Los expertos coinciden en que la I+D+i es vital para un desarrollo sostenible: la lucha contra el desperdicio alimenticio, la identificación de nuevas fuentes de materias primas, la gestión integral del agua y el control de la huella hídrica, la gestión de residuos, subproductos y energía a partir del concepto de economía circular, así como el desarrollo de envases biodegradables más sostenibles…, son retos a los que se tiene que hacer frente. De hecho, la demanda de los consumidores y sus necesidades está animando, por un lado, al desarrollo de tecnologías de procesado y conservación menos invasivas, que permitan conservar mejor las propiedades nutricionales, a la vez que alargar la vida útil del alimento y su tiempo comercial. Y por otro, al desarrollo de alimentos e ingredientes funcionales orientados a una alimentación personalizada y enriquecida, que permita paliar de forma preventiva carencias nutricionales en determinados segmentos de población como personas mayores, niños o personas con problemas de obesidad.

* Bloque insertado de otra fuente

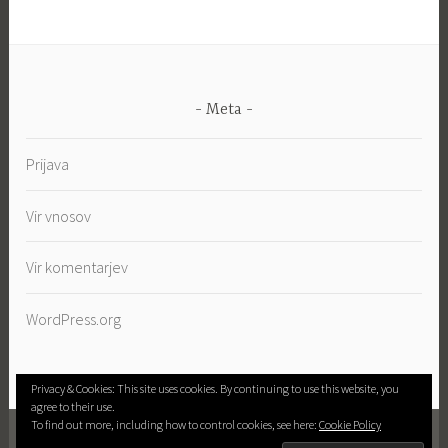
Meta
Prijava
Vir vnosov
Vir komentarjev
WordPress.org
Privacy & Cookies: This site uses cookies. By continuing to use this website, you
agree to their use.
To find out more, including how to control cookies, see here:
Cookie Policy
PROUDLY POWERED BY WORDPRESS
|
THEME:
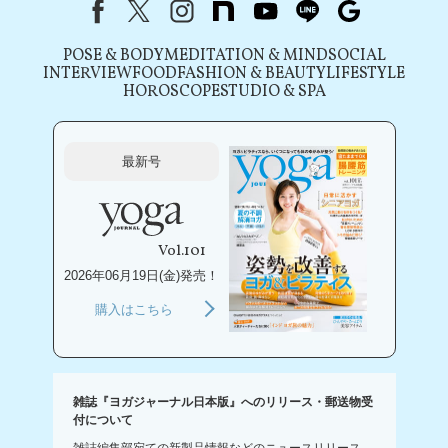
Facebook
X（旧Twitter）
instagram
note
youtube
line
Google
POSE & BODY
MEDITATION & MIND
SOCIAL
INTERVIEW
FOOD
FASHION & BEAUTY
LIFESTYLE
HOROSCOPE
STUDIO & SPA
最新号
Vol.101
2026年06月19日(金)発売！
購入はこちら
雑誌『ヨガジャーナル日本版』へのリリース・郵送物受
付について
雑誌編集部宛ての新製品情報などのニュースリリース、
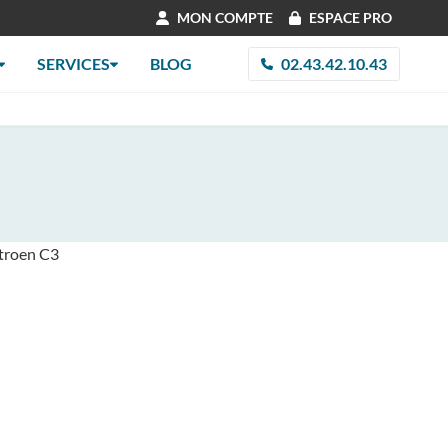
MON COMPTE
ESPACE PRO
SERVICES
BLOG
02.43.42.10.43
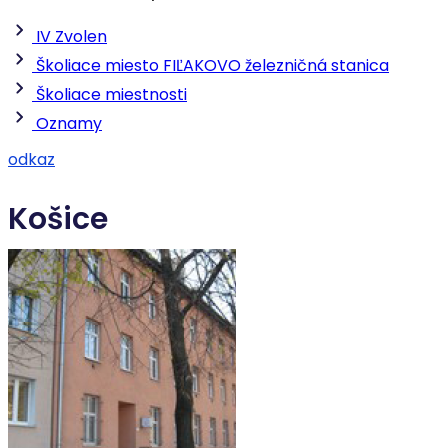
IV Zvolen
Školiace miesto FIĽAKOVO železničná stanica
Školiace miestnosti
Oznamy
odkaz
Košice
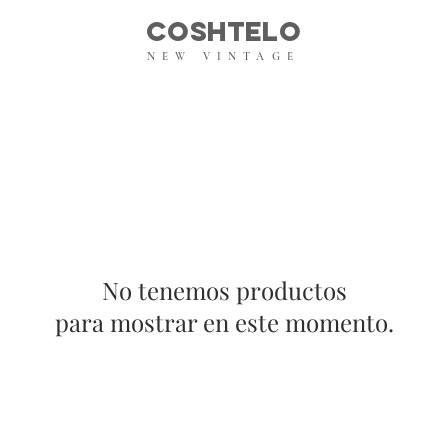
COSHTELO
NEW VINTAGE
No tenemos productos
para mostrar en este momento.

Otra gran palanca de innovación tiene que ver con el medioambiente y el desarrollo sostenible: necesitamos fabricar más alimentos con menos recursos. El escenario de los próximos años -con un incremento de la clase media demandante de frutas, hortalizas y carne, y un cambio climático que lleva asociado un acusado aumento de las temperaturas–, nos obliga a hacer una aproximación holística a este sector, conjugando la aceptabilidad ambiental y social, con la viabilidad económica.

De hecho, ya se están utilizando técnicas biotecnológicas como herramienta para obtener principios activos de aplicación agrícola y surgen nuevas tendencias y aplicaciones de compuestos fertilizantes y fitosanitarios más innovadores y que generan menos residuos.

Y todo ello, sin obviar la seguridad alimentaria, credencial básica en la confianza del consumidor y la transparencia en la gestión de la empresa agroalimentaria. Caminamos hacia la integridad alimentaria, que aúna seguridad, defensa y autenticidad. La agricultura 4.0 garantiza estas premisas, ya que permite conocer si las cantidades de fitosanitarios, fertilizantes y agua que se han utilizado en un cultivo han sido adecuadas, entre otras muchas posibilidades.

Por otro lado, los expertos insisten en que no podemos dejar pasar el tren de una innovación colaborativa y multisectorial. El sector agroalimentario, si quiere seguir siendo motor de la economía de la Comunitat, tiene que lanzar puentes y abrir vías de colaboración con otros sectores. Necesita trabajar conjuntamente con el sector de la salud, turismo, restauración, envase, bienes de equipo, químico, energético y medioambiental… poniendo además al consumidor en el epicentro de su gestión. Apostando también por fórmulas de emprendeduría y mejorando la gestión y retención del talento y considerando la innovación permanente como elemento clave en el management del siglo XXI.